Work instructions
A single figure is required: the number of lines below that contain "luontainen".

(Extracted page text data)
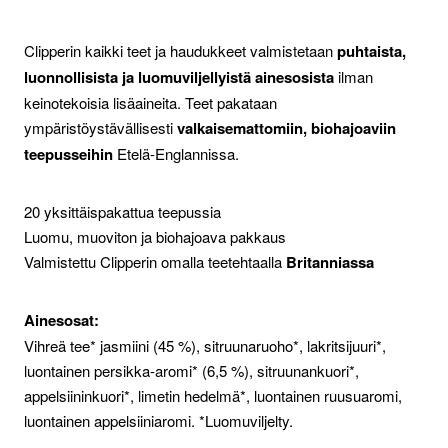
Clipperin kaikki teet ja haudukkeet valmistetaan
puhtaista,
luonnollisista ja luomuviljellyistä ainesosista
ilman
keinotekoisia lisäaineita. Teet pakataan
ympäristöystävällisesti
valkaisemattomiin, biohajoaviin
teepusseihin
Etelä-Englannissa.
20 yksittäispakattua teepussia
Luomu, muoviton ja biohajoava pakkaus
Valmistettu Clipperin omalla teetehtaalla
Britanniassa
Ainesosat:
Vihreä tee* jasmiini (45 %), sitruunaruoho*, lakritsijuuri*,
luontainen persikka-aromi* (6,5 %), sitruunankuori*,
appelsiininkuori*, limetin hedelmä*, luontainen ruusuaromi,
luontainen appelsiiniaromi. *Luomuviljelty.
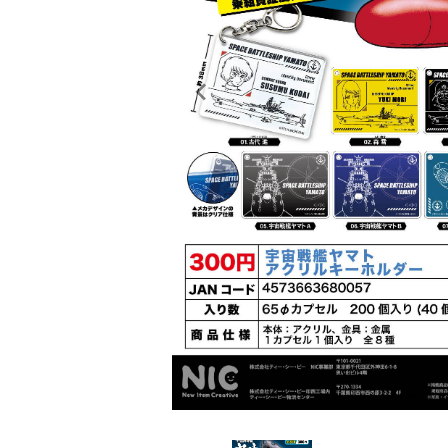
レンタル
景品・玩具・文具
販促用カプセルトイ
よくあるご質問
ご利用ガイド
06-6282-7659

Exercise output
3